• [WORK TASK]
Word for word, restate every record.

• [SOURCE DATA]
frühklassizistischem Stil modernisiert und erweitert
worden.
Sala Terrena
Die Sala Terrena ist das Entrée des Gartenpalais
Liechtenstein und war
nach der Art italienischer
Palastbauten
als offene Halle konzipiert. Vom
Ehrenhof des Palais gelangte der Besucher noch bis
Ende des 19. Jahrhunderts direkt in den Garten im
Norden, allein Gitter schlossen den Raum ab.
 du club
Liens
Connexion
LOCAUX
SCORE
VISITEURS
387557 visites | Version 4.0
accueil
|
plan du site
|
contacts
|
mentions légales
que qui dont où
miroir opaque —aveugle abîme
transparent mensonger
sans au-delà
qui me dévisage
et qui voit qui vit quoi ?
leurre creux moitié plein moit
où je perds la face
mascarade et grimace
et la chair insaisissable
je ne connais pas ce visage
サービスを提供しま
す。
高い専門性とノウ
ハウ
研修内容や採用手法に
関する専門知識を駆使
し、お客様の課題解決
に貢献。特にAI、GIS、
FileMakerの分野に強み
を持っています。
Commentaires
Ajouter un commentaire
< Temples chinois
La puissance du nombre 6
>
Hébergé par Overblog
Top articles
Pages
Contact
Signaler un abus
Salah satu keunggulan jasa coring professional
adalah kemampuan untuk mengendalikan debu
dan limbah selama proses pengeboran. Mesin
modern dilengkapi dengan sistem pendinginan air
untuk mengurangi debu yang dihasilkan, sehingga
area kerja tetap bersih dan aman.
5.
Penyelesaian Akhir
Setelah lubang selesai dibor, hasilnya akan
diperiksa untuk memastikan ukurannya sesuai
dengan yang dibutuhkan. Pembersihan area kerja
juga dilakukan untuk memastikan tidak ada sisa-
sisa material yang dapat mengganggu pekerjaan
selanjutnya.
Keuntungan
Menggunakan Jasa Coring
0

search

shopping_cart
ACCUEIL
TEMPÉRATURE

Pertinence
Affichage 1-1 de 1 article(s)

• [EXERCISE ANSWER]
frühklassizistischem Stil modernisiert und erweitert
worden.
Sala Terrena
Die Sala Terrena ist das Entrée des Gartenpalais
Liechtenstein und war
nach der Art italienischer
Palastbauten
als offene Halle konzipiert. Vom
Ehrenhof des Palais gelangte der Besucher noch bis
Ende des 19. Jahrhunderts direkt in den Garten im
Norden, allein Gitter schlossen den Raum ab.
 du club
Liens
Connexion
LOCAUX
SCORE
VISITEURS
387557 visites | Version 4.0
accueil
|
plan du site
|
contacts
|
mentions légales
que qui dont où
miroir opaque —aveugle abîme
transparent mensonger
sans au-delà
qui me dévisage
et qui voit qui vit quoi ?
leurre creux moitié plein moit
où je perds la face
mascarade et grimace
et la chair insaisissable
je ne connais pas ce visage
サービスを提供しま
す。
高い専門性とノウ
ハウ
研修内容や採用手法に
関する専門知識を駆使
し、お客様の課題解決
に貢献。特にAI、GIS、
FileMakerの分野に強み
を持っています。
Commentaires
Ajouter un commentaire
< Temples chinois
La puissance du nombre 6
>
Hébergé par Overblog
Top articles
Pages
Contact
Signaler un abus
Salah satu keunggulan jasa coring professional
adalah kemampuan untuk mengendalikan debu
dan limbah selama proses pengeboran. Mesin
modern dilengkapi dengan sistem pendinginan air
untuk mengurangi debu yang dihasilkan, sehingga
area kerja tetap bersih dan aman.
5.
Penyelesaian Akhir
Setelah lubang selesai dibor, hasilnya akan
diperiksa untuk memastikan ukurannya sesuai
dengan yang dibutuhkan. Pembersihan area kerja
juga dilakukan untuk memastikan tidak ada sisa-
sisa material yang dapat mengganggu pekerjaan
selanjutnya.
Keuntungan
Menggunakan Jasa Coring
0

search

shopping_cart
ACCUEIL
TEMPÉRATURE

Pertinence
Affichage 1-1 de 1 article(s)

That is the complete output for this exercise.